Après une audition sévère, nos deux protagonistes vêtus à la légère ou à la canotière, se voient la lourde tache d'exécuter danses endiablées, suaves ou comiques sur "Tu me fais pouette pouette", "C'était bien" ou d'autres trouvailles du répertoire populaire de Bourvil
Surgie d'un théâtre de trouvailles jubilatoires, de sourires malins, de corps complices, voici une tranche de vie à goûter absolument avec joie et enthousiasme, empathie avec nos deux héros de pacotilles, maladroits, tendres, hip-hopers ou dandy, carmensita ou diva pour la truculente et rayonnante Karla Pollux!Un hommage tendre , poétique et dansé à Bourvil.
"PS: Montage": le drame chinois.
Ils sont six danseurs amateurs, pour bâtir cette ode, cet hommage au labeur, à la souffrance du corps dans ses taches répétitives et lourdes de sens esclavagiste.Fort bien scénographiée, cette pièce met en scène les objets du quotidien du travailleur: bol, chaudron, gamelle et les magnifie en instruments de musique de percussion, en objets de torture ou de révolte.Les sons répétitifs du quotidien, la musique amplifiée grondent et la révolte sonne après l'humiliation et la soumission des corps au labeur, au martyr. Le travail c'est ici l'aliénation de la liberté de mouvement et de circulation, la mort lente de l'âme et de la pensée. Mao, pas mort? En tout cas, ce message mouvant est dense, riche et courageux: l'engagement de chacun y est touchant et respectable. Du bel ouvrage à découvrir.
"We love Arabs" et l'houmos!
Jamais le bouche à oreille ou téléphone arabe n'a autant fonctionné dans le festival d'Avignon off: et pour cause, la pièce décapante signée du chorégraphe israélien Hillel Kogan, est une gentille grenade, une "bombe" houmos-ristique à hurler de bonheur.
Enfin des paroles sont dites, verbalisées sur le sort des juifs, arabes ou chrétiens d'Israel ou de nulle part, par deux compères, complices dans une dramaturgie sur le fil, à la frontière de la bascule dans l'urgence, le mensonge, l’hypocrisie, au bénéfice du franc et carré, dansé!
Dansé par un théoricien, un chorégraphe, calligraphe, penseur, initiateur de sa méthode, proche de la danse contact et de toute autre forme d'abécédaire, dictionnaire du langage des praticien de la danse contemporaine
Pas de jargon ici, mais l'histoire vraie des mots et maux de la danse en territoire ennemi, prodiguée par un bienfaiteur qui tente de convaincre un danseur "chrétien" à la danse du senti, du poids, de l'émotion et non du copié-collé de la formation formatante.
Adi Boutros joue son rôle, Hillel Kogan ne ment pas, cause et danse et nous fait sourire dans la dérision, le sarcasme, la jubilation du verbe, du texte, corps-texte de la danse.

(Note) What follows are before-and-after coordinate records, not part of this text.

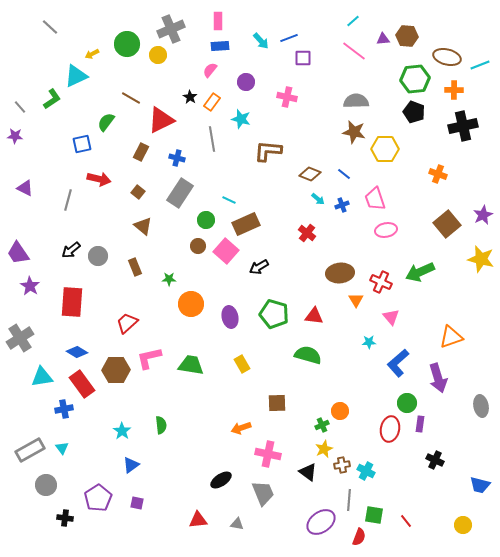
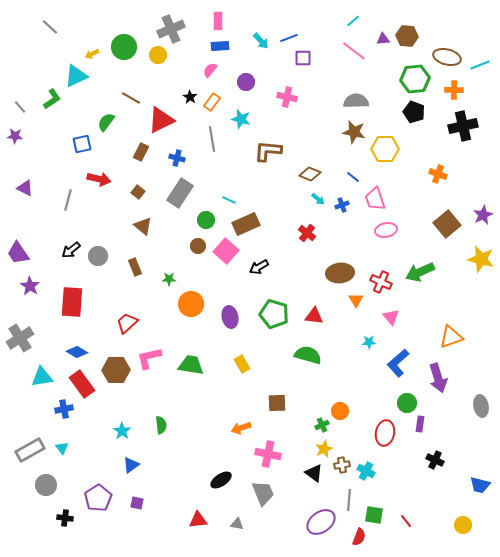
green circle at (127, 44): moved 3 px left, 3 px down
blue line at (344, 174): moved 9 px right, 3 px down
red ellipse at (390, 429): moved 5 px left, 4 px down
black triangle at (308, 472): moved 6 px right, 1 px down
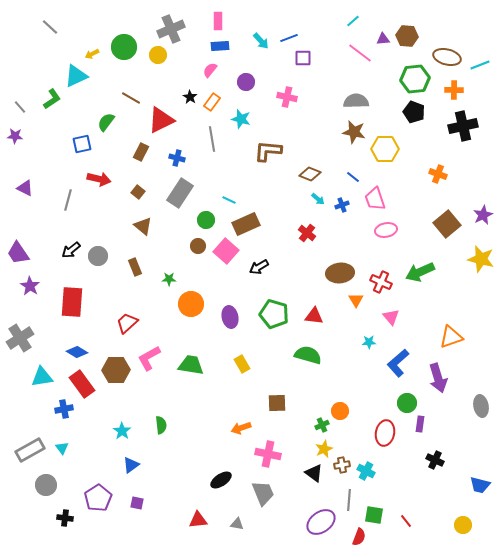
pink line at (354, 51): moved 6 px right, 2 px down
pink L-shape at (149, 358): rotated 16 degrees counterclockwise
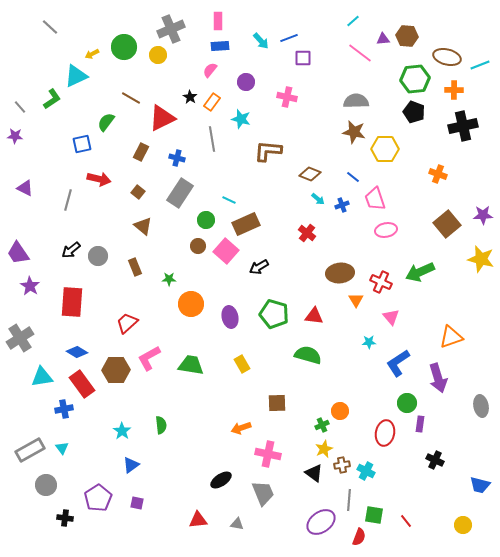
red triangle at (161, 120): moved 1 px right, 2 px up
purple star at (483, 215): rotated 24 degrees clockwise
blue L-shape at (398, 363): rotated 8 degrees clockwise
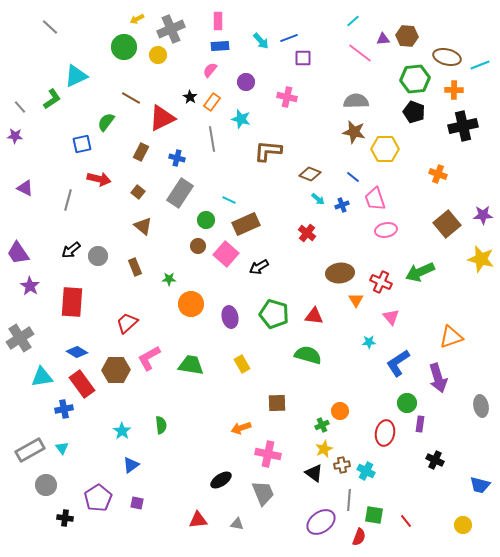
yellow arrow at (92, 54): moved 45 px right, 35 px up
pink square at (226, 251): moved 3 px down
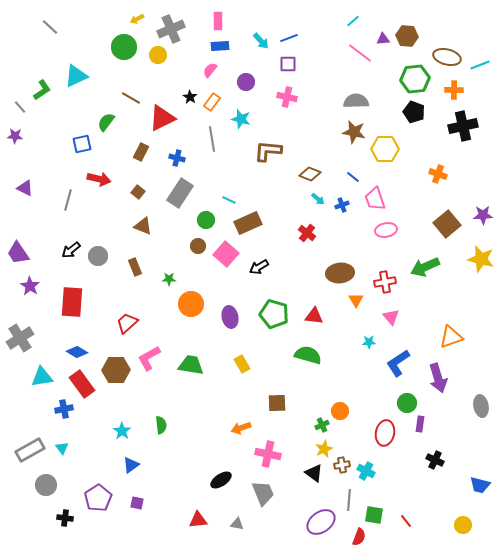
purple square at (303, 58): moved 15 px left, 6 px down
green L-shape at (52, 99): moved 10 px left, 9 px up
brown rectangle at (246, 224): moved 2 px right, 1 px up
brown triangle at (143, 226): rotated 18 degrees counterclockwise
green arrow at (420, 272): moved 5 px right, 5 px up
red cross at (381, 282): moved 4 px right; rotated 35 degrees counterclockwise
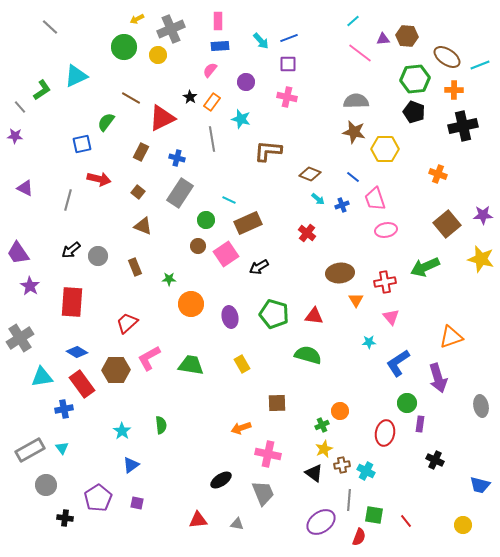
brown ellipse at (447, 57): rotated 20 degrees clockwise
pink square at (226, 254): rotated 15 degrees clockwise
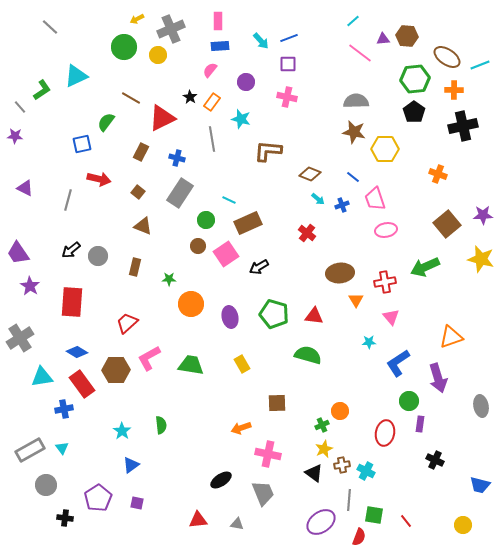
black pentagon at (414, 112): rotated 15 degrees clockwise
brown rectangle at (135, 267): rotated 36 degrees clockwise
green circle at (407, 403): moved 2 px right, 2 px up
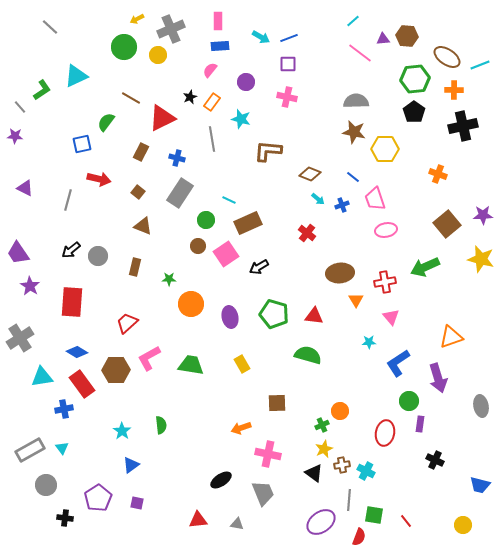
cyan arrow at (261, 41): moved 4 px up; rotated 18 degrees counterclockwise
black star at (190, 97): rotated 16 degrees clockwise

Politique, poétique, militante en douceur avec saveur: celle de l'houmos, le met emblématique de la culture du chorégraphe, dont il se masque, se badigeonne et nous offre au final une dégustation surprise, en communion et partages solennels comme à la messe. Rompez le pain, goûtez l'houmous humoristique et le kébab à pleines dents dans ce petit chef d'oeuvre gastronomique décapant, déroutant, décoiffant.
Les territoires de la danse, l'espace, toute une leçon sur la fragilité des murs, les limites du mouvement, de la proximité, de la mixité: plages, surfaces, espaces, promiscuité, invasion, frontière, barrières s'écroulent de rires et livrent leur barbelés défiant les idées reçues.
Yes, we love arabs and c° ! En bonne "compagnie" cum panis en latin: partager le pain et l'houmos!
"LMO": vous avez-dit classique?
Eh bien oui, un peu de danse classique, de chausson, d'exotisme, ça fait pas de mal, surtout quand c'est un peu distancé et actualisé, métissé et humoristique! La compagnie "Piège de Lumière" de Isabelle Menut nous fait son show en mémoire de Rosella Hightower? Certes, éclectisme, métissage des genres, ouverture et clins d’œil aux autres cultures chorégraphiques, voilà du bel ouvrage, sur pointes ou pieds nus avec ou sans accents exotiques, de belle facture et de bonne tenue! La culture africaine spécialement bien traduite et galvanisée par deux très bons danseurs!